## YOUR GOAL
Return every line below exactly.

## DATASET RECORDS
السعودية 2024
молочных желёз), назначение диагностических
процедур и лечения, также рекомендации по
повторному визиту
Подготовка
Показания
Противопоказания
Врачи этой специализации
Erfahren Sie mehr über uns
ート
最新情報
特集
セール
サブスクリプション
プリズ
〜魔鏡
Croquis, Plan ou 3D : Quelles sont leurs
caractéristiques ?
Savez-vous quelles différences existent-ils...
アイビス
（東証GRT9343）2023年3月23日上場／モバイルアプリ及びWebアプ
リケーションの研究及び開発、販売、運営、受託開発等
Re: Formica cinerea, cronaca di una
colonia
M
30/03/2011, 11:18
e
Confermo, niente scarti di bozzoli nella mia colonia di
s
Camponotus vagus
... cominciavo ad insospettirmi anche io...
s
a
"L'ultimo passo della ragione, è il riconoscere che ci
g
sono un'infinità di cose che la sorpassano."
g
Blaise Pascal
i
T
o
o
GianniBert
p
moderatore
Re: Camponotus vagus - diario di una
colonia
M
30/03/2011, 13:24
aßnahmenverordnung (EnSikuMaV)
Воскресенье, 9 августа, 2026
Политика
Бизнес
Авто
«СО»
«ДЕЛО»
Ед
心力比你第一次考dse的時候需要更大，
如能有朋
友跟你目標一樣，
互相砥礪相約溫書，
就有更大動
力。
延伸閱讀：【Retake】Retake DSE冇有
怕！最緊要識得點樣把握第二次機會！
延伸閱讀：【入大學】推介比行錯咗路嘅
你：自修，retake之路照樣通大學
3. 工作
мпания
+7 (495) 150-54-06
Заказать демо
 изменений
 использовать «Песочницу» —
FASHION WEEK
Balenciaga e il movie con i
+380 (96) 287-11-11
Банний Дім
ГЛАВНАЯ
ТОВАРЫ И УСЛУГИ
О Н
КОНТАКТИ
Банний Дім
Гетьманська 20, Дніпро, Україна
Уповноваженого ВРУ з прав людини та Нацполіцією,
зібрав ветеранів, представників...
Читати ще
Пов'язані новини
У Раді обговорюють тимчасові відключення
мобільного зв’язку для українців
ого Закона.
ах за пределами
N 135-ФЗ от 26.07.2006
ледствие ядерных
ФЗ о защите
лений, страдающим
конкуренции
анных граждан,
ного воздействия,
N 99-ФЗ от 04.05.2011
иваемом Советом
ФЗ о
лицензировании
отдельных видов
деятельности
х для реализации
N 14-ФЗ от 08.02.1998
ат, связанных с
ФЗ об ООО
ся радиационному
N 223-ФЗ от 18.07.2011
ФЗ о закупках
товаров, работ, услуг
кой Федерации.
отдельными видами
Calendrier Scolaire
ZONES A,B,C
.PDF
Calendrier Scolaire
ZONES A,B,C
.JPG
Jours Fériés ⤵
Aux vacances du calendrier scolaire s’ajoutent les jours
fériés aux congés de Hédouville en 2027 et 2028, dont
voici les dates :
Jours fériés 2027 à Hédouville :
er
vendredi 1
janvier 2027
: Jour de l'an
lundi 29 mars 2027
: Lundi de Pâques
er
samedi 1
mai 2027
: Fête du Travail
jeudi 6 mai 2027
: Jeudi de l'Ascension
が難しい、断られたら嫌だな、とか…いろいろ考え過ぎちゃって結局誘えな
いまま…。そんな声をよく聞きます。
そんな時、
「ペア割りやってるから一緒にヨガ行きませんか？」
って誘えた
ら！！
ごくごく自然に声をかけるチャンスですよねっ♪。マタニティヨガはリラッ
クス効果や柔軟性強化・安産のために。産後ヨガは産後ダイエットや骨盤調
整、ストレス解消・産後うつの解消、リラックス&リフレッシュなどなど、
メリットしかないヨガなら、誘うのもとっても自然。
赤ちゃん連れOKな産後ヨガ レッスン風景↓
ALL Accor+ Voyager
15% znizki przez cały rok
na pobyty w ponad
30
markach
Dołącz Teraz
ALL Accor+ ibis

## SOLUTION
السعودية 2024
молочных желёз), назначение диагностических
процедур и лечения, также рекомендации по
повторному визиту
Подготовка
Показания
Противопоказания
Врачи этой специализации
Erfahren Sie mehr über uns
ート
最新情報
特集
セール
サブスクリプション
プリズ
〜魔鏡
Croquis, Plan ou 3D : Quelles sont leurs
caractéristiques ?
Savez-vous quelles différences existent-ils...
アイビス
（東証GRT9343）2023年3月23日上場／モバイルアプリ及びWebアプ
リケーションの研究及び開発、販売、運営、受託開発等
Re: Formica cinerea, cronaca di una
colonia
M
30/03/2011, 11:18
e
Confermo, niente scarti di bozzoli nella mia colonia di
s
Camponotus vagus
... cominciavo ad insospettirmi anche io...
s
a
"L'ultimo passo della ragione, è il riconoscere che ci
g
sono un'infinità di cose che la sorpassano."
g
Blaise Pascal
i
T
o
o
GianniBert
p
moderatore
Re: Camponotus vagus - diario di una
colonia
M
30/03/2011, 13:24
aßnahmenverordnung (EnSikuMaV)
Воскресенье, 9 августа, 2026
Политика
Бизнес
Авто
«СО»
«ДЕЛО»
Ед
心力比你第一次考dse的時候需要更大，
如能有朋
友跟你目標一樣，
互相砥礪相約溫書，
就有更大動
力。
延伸閱讀：【Retake】Retake DSE冇有
怕！最緊要識得點樣把握第二次機會！
延伸閱讀：【入大學】推介比行錯咗路嘅
你：自修，retake之路照樣通大學
3. 工作
мпания
+7 (495) 150-54-06
Заказать демо
 изменений
 использовать «Песочницу» —
FASHION WEEK
Balenciaga e il movie con i
+380 (96) 287-11-11
Банний Дім
ГЛАВНАЯ
ТОВАРЫ И УСЛУГИ
О Н
КОНТАКТИ
Банний Дім
Гетьманська 20, Дніпро, Україна
Уповноваженого ВРУ з прав людини та Нацполіцією,
зібрав ветеранів, представників...
Читати ще
Пов'язані новини
У Раді обговорюють тимчасові відключення
мобільного зв’язку для українців
ого Закона.
ах за пределами
N 135-ФЗ от 26.07.2006
ледствие ядерных
ФЗ о защите
лений, страдающим
конкуренции
анных граждан,
ного воздействия,
N 99-ФЗ от 04.05.2011
иваемом Советом
ФЗ о
лицензировании
отдельных видов
деятельности
х для реализации
N 14-ФЗ от 08.02.1998
ат, связанных с
ФЗ об ООО
ся радиационному
N 223-ФЗ от 18.07.2011
ФЗ о закупках
товаров, работ, услуг
кой Федерации.
отдельными видами
Calendrier Scolaire
ZONES A,B,C
.PDF
Calendrier Scolaire
ZONES A,B,C
.JPG
Jours Fériés ⤵
Aux vacances du calendrier scolaire s’ajoutent les jours
fériés aux congés de Hédouville en 2027 et 2028, dont
voici les dates :
Jours fériés 2027 à Hédouville :
er
vendredi 1
janvier 2027
: Jour de l'an
lundi 29 mars 2027
: Lundi de Pâques
er
samedi 1
mai 2027
: Fête du Travail
jeudi 6 mai 2027
: Jeudi de l'Ascension
が難しい、断られたら嫌だな、とか…いろいろ考え過ぎちゃって結局誘えな
いまま…。そんな声をよく聞きます。
そんな時、
「ペア割りやってるから一緒にヨガ行きませんか？」
って誘えた
ら！！
ごくごく自然に声をかけるチャンスですよねっ♪。マタニティヨガはリラッ
クス効果や柔軟性強化・安産のために。産後ヨガは産後ダイエットや骨盤調
整、ストレス解消・産後うつの解消、リラックス&リフレッシュなどなど、
メリットしかないヨガなら、誘うのもとっても自然。
赤ちゃん連れOKな産後ヨガ レッスン風景↓
ALL Accor+ Voyager
15% znizki przez cały rok
na pobyty w ponad
30
markach
Dołącz Teraz
ALL Accor+ ibis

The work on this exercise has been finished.